Ula İlçesinin Akyaka Mahallesinde bir turizm işletmesi de olan Çağlar Bozkurt, bize tesisini gezdirirken her adımı heyecanla anlatıyor ve tesisini genişletmek için planladığı projelerden bahsediyor. Bozkurt sahibi olduğu işletmeyi kurmaya nasıl karar verdiğini anlatıyor; "Bu işe başlamadan önce çok düşündüm. Çocukluk hayalim vardı ve bunu gerçekleştirmeliydim. Ben çalışmadan duramayan bir insanım. Üretmeyi ve insanlara faydalı olmayı seviyorum.
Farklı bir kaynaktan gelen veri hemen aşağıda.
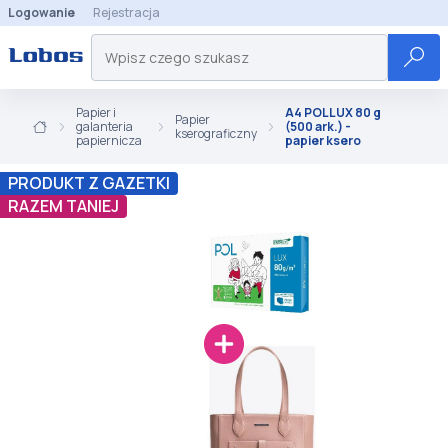
Logowanie
Rejestracja
Papier i
A4 POLLUX 80 g
Papier
galanteria
(500 ark.) -
kserograficzny
papiernicza
papier ksero
PRODUKT Z GAZETKI
RAZEM TANIEJ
Bu bana ayrı bir mutluluk veriyor. Neler yapabileceğimi düşündüm. Menteşe İlçesine bağlı Yenice Mahallesinde 40 da.'lık bir arazim vardı. Son yıllarda köyden kente göçün önlenmesi için devletimiz birtakım çalışmalar yapıyor. Gençlerimize destek veriyor. Neden ben de yapmayayım? dedim. Köy hayatını çok iyi bilirim. Aynı zamanda turizmin de içindeyim. Bir gün "Köyüme turizmi getireceğim!" dedim ve kolları sıvadım. Bu tesisi inşa ederken birden fazla amacım vardı. Hem köyümde yaşayan gençlere istihdam sağlayabilmek, hem tarım ve turizmi birleştirerek şehir hayatından sıkılmış ve köy hayatını tanımak isteyen insanlara hizmet edebilmekti.

"YENİCE VADİ" YAKIN GELECEĞİN MİNYATÜR AGRO KÖYÜ OLACAK!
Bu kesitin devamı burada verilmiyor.